Он замер, удивлённый.
— Нет, — прошептал он. — Я почти у цели. Я обещал.
— Ты обещал шутку, — напомнил я ему. — А это уже стало одержимостью. Посмотри на себя! Ты потерял всё, что делало тебя человеком. Изабеллу. Сына. Состояние. Ради чего?
— Ради тебя! — воскликнул он, и в его голосе прозвучала отчаянная нота. — Ради твоей свободы! Это единственное, что имеет значение теперь. Это моё искупление за грехи моего рода.
— Искупление, которое убьёт тебя, — холодно констатировал я. — Твоя магия, друг мой, слишком слаба для этого. Магия твоего предка была выкована из алмазной воли и ледяного расчёта. Твоя же... твоя магия из жалости и отчаяния. Она не сломает эти оковы. Она сломает тебя. Ты лишь умрёшь в муках, а я останутся здесь, с ещё большим грузом вины на своей и без того проклятой душе.
Он отшатнулся, будто я ударил его. В его глазах читалось страшное понимание правды моих слов.
— Так что же... всё зря? — его голос сорвался. — Всё, через что я прошёл... всё, что я потерял...
— Нет, — сказал я мягче. — Не зря. Ты показал мне, что даже в этой клетке можно найти друга. Ты вернул мне часть моей человечности, которой у меня не было. Но наше время, увы, вышло. Ты исчерпал себя. И я не позволю тебе стать последней жертвой в этой бесконечной истории.
Он молча опустился в кресло, сломленный. В комнате повисло тяжёлое молчание.
— Тогда... кто? — наконец выдохнул он.
И тут мой внутренний взор обратился вовнутрь, к тому мигу, когда заклятье дрогнуло. К тому бурлящему водопаду энергии, что звался Элли.
— Есть... один человек, — медленно продумал я. — Твоя внучка. Элинор.

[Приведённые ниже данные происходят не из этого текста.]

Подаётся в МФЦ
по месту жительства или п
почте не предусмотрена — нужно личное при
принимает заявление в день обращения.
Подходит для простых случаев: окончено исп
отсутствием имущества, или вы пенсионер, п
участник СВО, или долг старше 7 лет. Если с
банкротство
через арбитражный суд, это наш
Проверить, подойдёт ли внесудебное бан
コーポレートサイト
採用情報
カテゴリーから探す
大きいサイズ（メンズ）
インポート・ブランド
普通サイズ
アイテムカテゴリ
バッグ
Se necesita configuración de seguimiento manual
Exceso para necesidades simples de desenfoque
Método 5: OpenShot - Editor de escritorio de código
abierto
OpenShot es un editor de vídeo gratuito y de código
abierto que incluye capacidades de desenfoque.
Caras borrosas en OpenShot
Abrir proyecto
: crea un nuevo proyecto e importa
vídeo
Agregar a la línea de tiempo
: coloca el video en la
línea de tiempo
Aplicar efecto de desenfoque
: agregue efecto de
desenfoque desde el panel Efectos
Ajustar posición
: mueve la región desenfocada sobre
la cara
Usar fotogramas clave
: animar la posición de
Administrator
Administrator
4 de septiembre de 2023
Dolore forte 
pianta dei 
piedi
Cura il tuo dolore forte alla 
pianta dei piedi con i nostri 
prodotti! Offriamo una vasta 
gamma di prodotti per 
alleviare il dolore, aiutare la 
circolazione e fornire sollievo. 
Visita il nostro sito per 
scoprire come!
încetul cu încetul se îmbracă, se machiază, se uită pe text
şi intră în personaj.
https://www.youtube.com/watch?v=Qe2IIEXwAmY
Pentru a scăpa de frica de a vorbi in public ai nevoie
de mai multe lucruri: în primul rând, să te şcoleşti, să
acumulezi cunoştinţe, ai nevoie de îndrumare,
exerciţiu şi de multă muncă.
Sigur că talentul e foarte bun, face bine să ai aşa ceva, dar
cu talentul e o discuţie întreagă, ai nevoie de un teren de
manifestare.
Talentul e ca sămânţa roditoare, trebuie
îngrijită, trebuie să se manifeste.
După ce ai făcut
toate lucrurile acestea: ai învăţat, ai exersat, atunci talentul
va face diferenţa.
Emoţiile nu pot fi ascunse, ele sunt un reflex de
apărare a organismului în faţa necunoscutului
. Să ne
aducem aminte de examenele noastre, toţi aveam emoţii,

Себастьян поднял на посох удивлённый взгляд.
— Элли? Но она... она дикарь. Она не обучена, её магия хаотична, как ураган. Она едва может контролировать себя!
— Именно поэтому, старый друг, — в моём «голосе» впервые за многие годы прозвучала незнакомая нота — свирепая надежда. — Алрик сковал меня магией порядка, расчёта и контроля. Его заклятье — это идеальная, незыблемая тюремная стена. Её нельзя разобрать по кирпичику. Её можно только взорвать. И для этого нужна не отточенная магия учёного. Нужен тайфун. Нужен слепой, яростный, всесокрушающий водопад. Нужна её дикая, необузданная сила. В ней — мой последний шанс.
Он не успел. Его сердце, смертное и хрупкое, в котором было куда больше человечности, чем у всех его предков вместе взятых, подвело его. Однажды утром он просто не проснулся. И в миг, когда его сердце остановилось, заклятье его предка, державшее меня, дрогнуло. Связь, державшаяся на силе воли и крови, на мгновение ослабла. На один лишь вздох. На один удар сердца.
И в этот миг, сквозь тончайшую щель в камне моей тюрьмы, я почувствовал её. Элли. Его внучку. Её душа была не спокойным, мудрым озером, как у Себастьяна, и не болотом алчности, как у других. Она была бурлящим водопадом, что сносит все на своём пути, слепым и яростным тайфуном. В ней была та же дикая, неукротимая энергия, что и в реке моей юности — необузданная, полная жизни, гнева и безрассудства. Ту самую энергию, что когда-то погубила меня.
И я понял, стоя на пороге вечного заточения: если Себастьян был моей последней надеждой на спасение через милосердие, то она — мой последний шанс на освобождение через хаос.
Пора течь снова. Zài lái yī cì (再来一次) — попробуем ещё раз. На этот раз я не подойду к блестящей приманке. На этот раз я сам стажу тем водопадом, что смоет эти оковы.